• _What you will do_: Repeat the entries exactly as they stand.
START The data
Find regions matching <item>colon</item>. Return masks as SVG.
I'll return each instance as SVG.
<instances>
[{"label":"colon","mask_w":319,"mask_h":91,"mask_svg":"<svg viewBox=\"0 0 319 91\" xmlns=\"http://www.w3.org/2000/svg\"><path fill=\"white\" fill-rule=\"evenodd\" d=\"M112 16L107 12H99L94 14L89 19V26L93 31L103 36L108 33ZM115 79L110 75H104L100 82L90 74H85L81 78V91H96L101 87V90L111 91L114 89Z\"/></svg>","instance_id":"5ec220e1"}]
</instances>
END The data
• _Response area_:
Find regions matching <item>colon</item>. Return masks as SVG.
I'll return each instance as SVG.
<instances>
[{"label":"colon","mask_w":319,"mask_h":91,"mask_svg":"<svg viewBox=\"0 0 319 91\" xmlns=\"http://www.w3.org/2000/svg\"><path fill=\"white\" fill-rule=\"evenodd\" d=\"M112 16L107 12H99L94 14L89 19V26L93 31L103 36L108 33ZM115 79L110 75H104L100 82L90 74H85L81 78V91H96L101 87V90L111 91L114 89Z\"/></svg>","instance_id":"5ec220e1"}]
</instances>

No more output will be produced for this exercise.